◆ The problem ◆
Your task is to copy every line of the entries that holds the word "project".

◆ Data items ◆

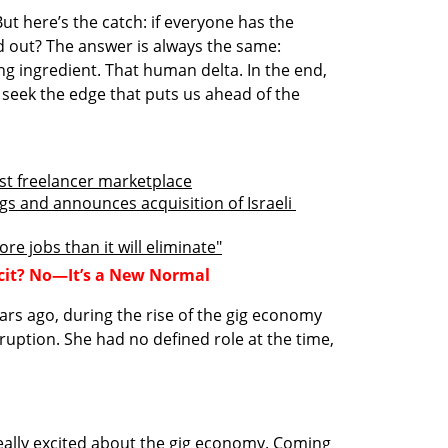
t here’s the catch: if everyone has the 
 out? The answer is always the same: 
g ingredient. That human delta. In the end, 
seek the edge that puts us ahead of the 
ost freelancer marketplace
gs and announces acquisition of Israeli 
re jobs than it will eliminate"
icit? No—It’s a New Normal
ars ago, during the rise of the gig economy
ption. She had no defined role at the time, 
ally excited about the gig economy. Coming 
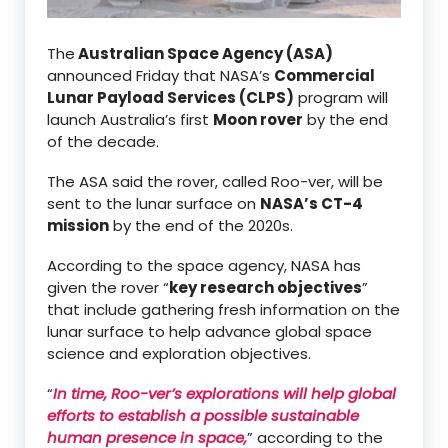
The
Australian Space Agency (ASA)
announced Friday that NASA’s
Commercial
Lunar Payload Services (CLPS)
program will
launch Australia’s first
Moon rover
by the end
of the decade.
The ASA said the rover, called Roo-ver, will be
sent to the lunar surface on
NASA’s CT-4
mission
by the end of the 2020s.
According to the space agency, NASA has
given the rover “
key research objectives
”
that include gathering fresh information on the
lunar surface to help advance global space
science and exploration objectives.
“
In time, Roo-ver’s explorations will help global
efforts to establish a possible sustainable
human presence in space,
” according to the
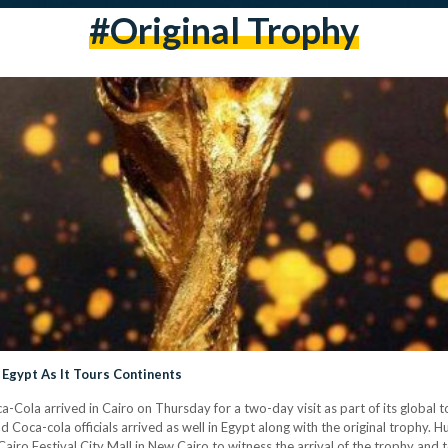
#original Trophy
 Egypt As It Tours Continents
ola arrived in Cairo on Thursday for a two-day visit as part of its global to
nd Coca-cola officials arrived as well in Egypt along with the original trophy.
Cairo Festival City Mall in New Cairo to witness the arrival of the trophy and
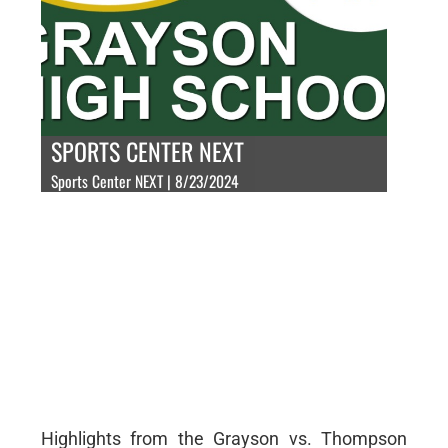
SPORTS CENTER NEXT
Sports Center NEXT | 8/23/2024
Highlights from the Grayson vs. Thompson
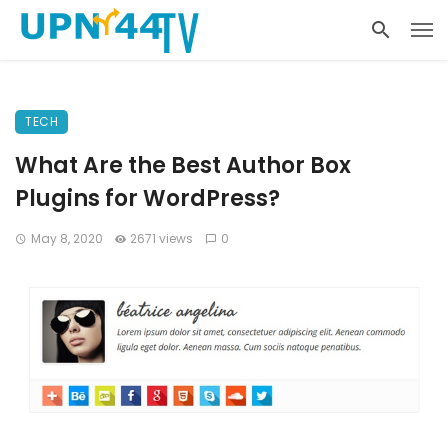
TECH
What Are the Best Author Box
Plugins for WordPress?
May 8, 2020
2671 views
0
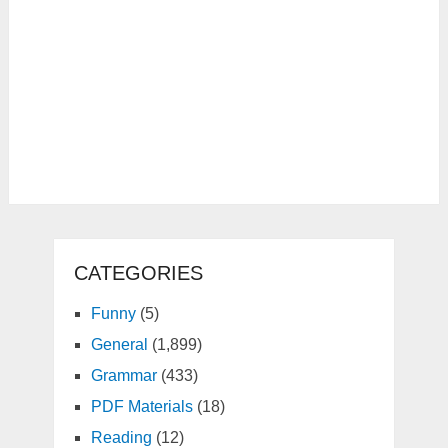
CATEGORIES
Funny
(5)
General
(1,899)
Grammar
(433)
PDF Materials
(18)
Reading
(12)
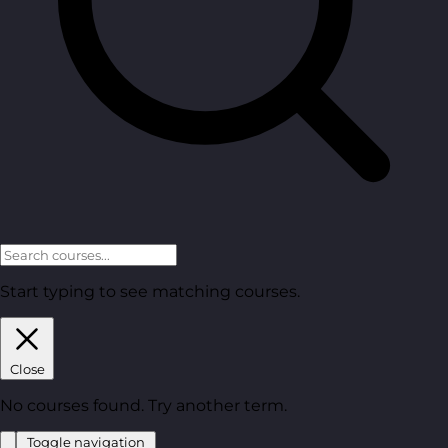
Start typing to see matching courses.
Close
No courses found. Try another term.
Toggle navigation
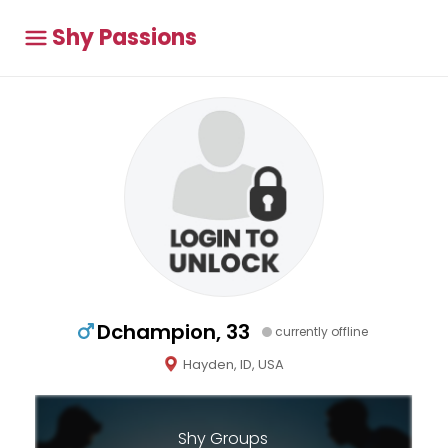
Shy Passions
Dchampion, 33
currently offline
Hayden, ID, USA
Shy Groups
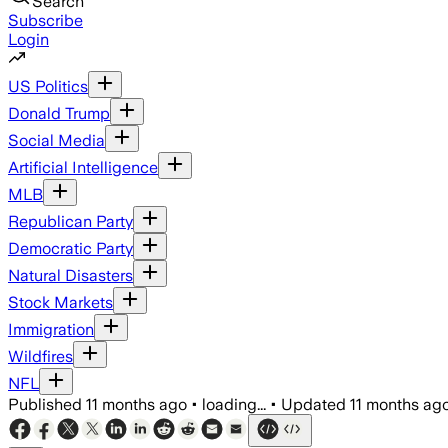
Search
Subscribe
Login
US Politics
Donald Trump
Social Media
Artificial Intelligence
MLB
Republican Party
Democratic Party
Natural Disasters
Stock Markets
Immigration
Wildfires
NFL
Published
11 months ago
•
loading...
•
Updated
11 months ag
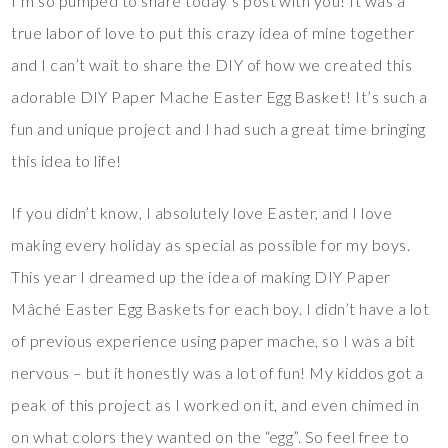
I’m so pumped to share today’s post with you! It was a
true labor of love to put this crazy idea of mine together
and I can’t wait to share the DIY of how we created this
adorable DIY Paper Mache Easter Egg Basket! It’s such a
fun and unique project and I had such a great time bringing
this idea to life!
If you didn’t know, I absolutely love Easter, and I love
making every holiday as special as possible for my boys.
This year I dreamed up the idea of making DIY Paper
Mâché Easter Egg Baskets for each boy. I didn’t have a lot
of previous experience using paper mache, so I was a bit
nervous – but it honestly was a lot of fun! My kiddos got a
peak of this project as I worked on it, and even chimed in
on what colors they wanted on the “egg”. So feel free to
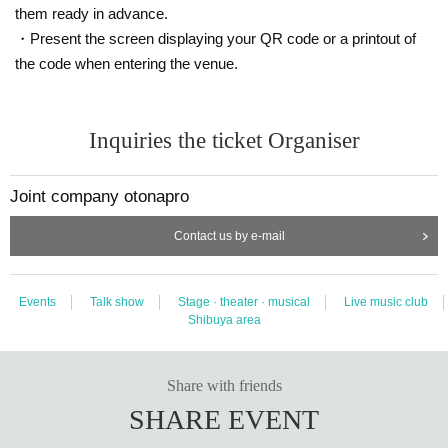
them ready in advance.
・Present the screen displaying your QR code or a printout of
the code when entering the venue.
Inquiries the ticket Organiser
Joint company otonapro
Contact us by e-mail
Events
Talk show
Stage · theater · musical
Live music club
Shibuya area
Share with friends
SHARE EVENT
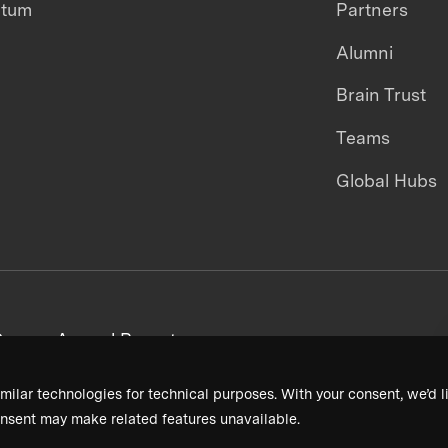
ntum
Partners
Alumni
Brain Trust
Teams
Global Hubs
areers
Annual Reports
milar technologies for technical purposes. With your consent, we’d li
nsent may make related features unavailable.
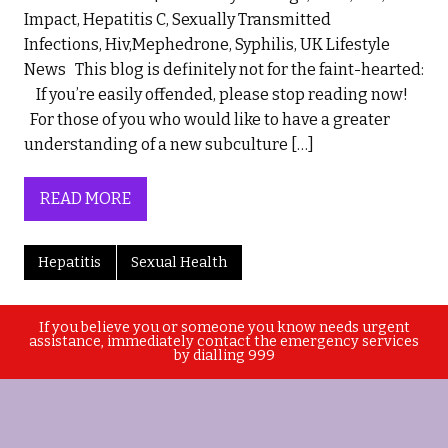
Impact, Hepatitis C, Sexually Transmitted
Infections, Hiv,Mephedrone, Syphilis, UK Lifestyle
News This blog is definitely not for the faint-hearted:
If you’re easily offended, please stop reading now!
For those of you who would like to have a greater
understanding of a new subculture […]
READ MORE
Hepatitis
Sexual Health
If you believe you or someone you know needs urgent
assistance, immediately contact the emergency services
by dialling 999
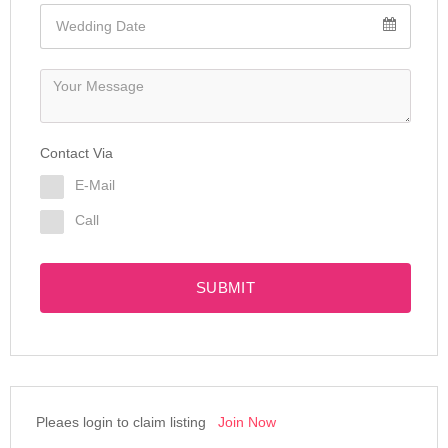
Contact Via
E-Mail
Call
SUBMIT
Pleaes login to claim listing
Join Now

◆ Exercise output ◆
fun and unique project and I had such a great time bringing
peak of this project as I worked on it, and even chimed in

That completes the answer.